For the record: These were written by me, Andrew Hinton, but were inspired by the input of all those who collaborated to form the beginnings of the IA Institute.

  1. People need information.
  2. More importantly, people need the right information at the right time.
  3. Without human intervention, information devolves into entropy and chaos.
  4. The Internet has changed how we live with information. It has made ubiquitous the once rare entity: the shared information environment.
  5. Shaping information to be relevant and timely requires specialized human work. Doing so for a globally shared environment that is itself made of information is a relatively new kind of specialized human work.
  6. This work is both a science and an art.
  7. This work is an act of architecture: the structuring of raw information into shared information environments with useful, navigable form that resists entropy and reduces confusion.
  8. This is a new kind of architecture that designs structures of information rather than of bricks, wood, plastic and stone.
  9. People live and work in these structures, just as they live and work in their homes, offices, factories and malls. These places are not virtual: they are as real as our own minds.
  10. Many people spend most of their waking hours in these spaces. As the numbers of physical workers decline and knowledge workers increase, more and more people will live, work, share, collaborate, learn and play in these environments for more and more of their lives.
  11. There is already too much information for us to comprehend easily. And each day there will only be more of it, not less. Inexorably, information drowns in its own mass. It needs to breathe, and the air it needs is relevance.
  12. One goal of information architecture is to shape information into an environment that allows users to create, manage and share its very substance in a framework that provides semantic relevance.
  13. Another goal of information architecture is to shape the environment to enable users to better communicate, collaborate and experience one another.
  14. The latter goal is more fundamental than the former: information exists only in communities of meaning. Without other people, information no longer has context, and no longer informs. It becomes mere data, less than dust.
  15. Therefore, information architecture is about people first, and technology second.
  16. All people have a right to know where they are and where they are going and how to get what they need. People naturally seek places that provide these essential needs. Any environment that ignores this natural law will attract and retain fewer people.
  17. The interface is a window to information. Even the best interface is only as good as the shape of the information behind it. (The converse is also true: even the most comprehensively shaped information is only as useful as its interface. For this reason, interface design and information architecture are mutually dependent.)

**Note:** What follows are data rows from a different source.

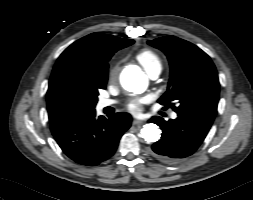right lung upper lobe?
<instances>
[{
  "label": "right lung upper lobe",
  "instance_id": "cb5924a9",
  "mask_svg": "<svg viewBox=\"0 0 253 200\" xmlns=\"http://www.w3.org/2000/svg\"><path fill=\"white\" fill-rule=\"evenodd\" d=\"M134 41L102 33H92L71 44L58 58L49 81L47 107L50 123L90 112L66 96L70 77L97 80L106 86L108 61L119 49Z\"/></svg>",
  "mask_w": 253,
  "mask_h": 200
}]
</instances>
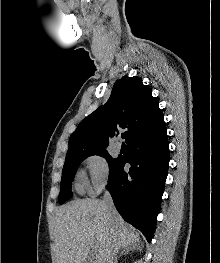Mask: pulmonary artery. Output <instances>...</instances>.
Instances as JSON below:
<instances>
[{"mask_svg":"<svg viewBox=\"0 0 220 263\" xmlns=\"http://www.w3.org/2000/svg\"><path fill=\"white\" fill-rule=\"evenodd\" d=\"M121 147H122L121 142L117 140L116 143H115V148H116L117 150H120Z\"/></svg>","mask_w":220,"mask_h":263,"instance_id":"pulmonary-artery-1","label":"pulmonary artery"}]
</instances>
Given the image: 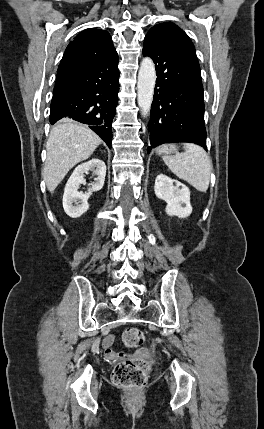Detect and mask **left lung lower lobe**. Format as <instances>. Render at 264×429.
<instances>
[{
	"instance_id": "0a47b994",
	"label": "left lung lower lobe",
	"mask_w": 264,
	"mask_h": 429,
	"mask_svg": "<svg viewBox=\"0 0 264 429\" xmlns=\"http://www.w3.org/2000/svg\"><path fill=\"white\" fill-rule=\"evenodd\" d=\"M143 55L153 59L157 75L147 152L174 142L196 143L206 150L203 86L197 58L176 37L156 31L145 36Z\"/></svg>"
}]
</instances>
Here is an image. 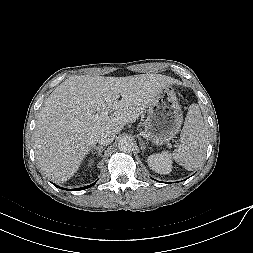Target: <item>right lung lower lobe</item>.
Listing matches in <instances>:
<instances>
[{"mask_svg": "<svg viewBox=\"0 0 253 253\" xmlns=\"http://www.w3.org/2000/svg\"><path fill=\"white\" fill-rule=\"evenodd\" d=\"M95 183H96V182H94V183H92V184H90V185H88V186L82 187V188L71 189V190H84V189H87V188L92 187ZM54 185H55V184H54ZM55 186L58 187V188H60V189H63V190H70V189H65V188L59 187V186H57V185H55Z\"/></svg>", "mask_w": 253, "mask_h": 253, "instance_id": "1", "label": "right lung lower lobe"}]
</instances>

  18. Just as the Copernican revolution changed the paradigm for more than astronomy, the Internet has changed our paradigm for more than just technology. We now expect all information environments to be as accessible, as immediate, and as total.
  19. Just because information architecture happens mostly on the Internet today, it doesn’t mean that will be the case tomorrow.
  20. Information architecture accomplishes its task with whatever tools necessary.
  21. These tools are being fashioned by many people, including information scientists, artists, librarians, designers, anthropologists, architects, writers, engineers, programmers & philosophers. They all bring different perspectives, and they all add flavor to the stew. They are all necessary.
  22. These tools come in many forms and methods, including controlled vocabularies, mental modeling, brainstorming, ethnography, thesauri, human-computer interaction, and others. Some tools are very old, and some are very new. Most are still waiting to be invented.
  23. Information architecture acknowledges that this practice is bigger than any single methodology, tool or perspective.
  24. Information architecture is first an act, then a practice, then a discipline.
  25. Sharing the practice grows the discipline, and makes it stronger.